Between 1907 and 1915, Munshi strove for the fusion of different sub-castes of the Bhargava Brahmins. In 1912-13, he took part in the activities of the Social Reform Association and championed the cause of widow remarriage. He in fact showed the way by marrying Lilavati, a widow, in 1922. In 1939, he founded the Children's Home for the delinquent children at Chembur, Bombay. In 1941, Munshi resigned from the Congress, and started the Akhand Hindustan Movement. On Gandhi's advice he rejoined the Congress, and was elected to the Constituent Assembly. Nehru appointed him to the Experts' Committee for drafting the Constitution of India.When the situation in Hyderabad was critical, he lent all his experience as Agent-General to bring it under control. He was appointed Union Food and Agriculture Minister, and also served as Governor of Uttar Pradesh. Since Munshi believed in a strong opposition, he along with C. Rajagopalachari, became one of the founders of the Swatantra Party. But he is best remembered for his efforts to promote education in India. He founded the Panchagani Hindu High School in 1924, and the following he took active part in the movement for founding a university in Gujarat. He was also elected a Fellow of the University of Bombay, where he was largely responsible for giving regional languages adequate representation, and was also instrumental in starting the department of Chemical Technology. H. H. the Gaikwad of Baroda nominated him on the Baroda University Commission. A prolific writer and conscientious journalist, Munshi started a Gujarati monthly called Bhargava, was joint-editor of Young India, and he started the Bhavan's Journal in 1954. Some of his better-known books are: Gujarat and its Literature, Akhand Hindustan, Glory that was Gujardesh, The Ruin that Britain Wrought, The End of an Era, and Shishu ane Sakhi. He was also President of the Sanskrit Viswa Parishad, the Gujarati Sahitya Parishad, and the Hindi Sahitya Sammelan.

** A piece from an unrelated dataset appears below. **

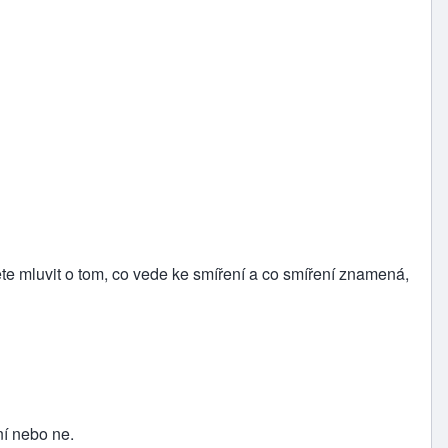
te mluvit o tom, co vede ke smíření a co smíření znamená,
ní nebo ne.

As a young man, Kanhaiyalal Maneklal Munshi was imbued with a sense of India's greatness. Not yet out of his teens, he learned from his mother's songs and stories about the sages and seers of India's past. The heritage that these master-spirits represented was ingrained in the young Munshi deeply; and later this incipient perception received an adult dimension. He regarded India's independence in 1947 as an opportunity for an ascent once again. He believed that the people of India had it in them to climb up into a new millennium. Munshi showed that a man with pride in the past could also have faith in the future through the instruments of science and technology. Today when the world is so conscious of the environment and of ecological factors, it is edifying to note that as much as half a century ago, Munshi's Vanamahotsava scheme heralded the impulse for preserving ecology. Munshi's vision was as deep as it was vast. A heightened commitment, the genuineness, sincerity and dedication of his played an immensely crucial role in bringing stature to a name which was a binding force of a pan-Indian movement, a pan-Indian spirit and a pan-Indian ethos which would present to contemporary Indians, and to the world at large, a glimpse of the composite magnificence of ancient times.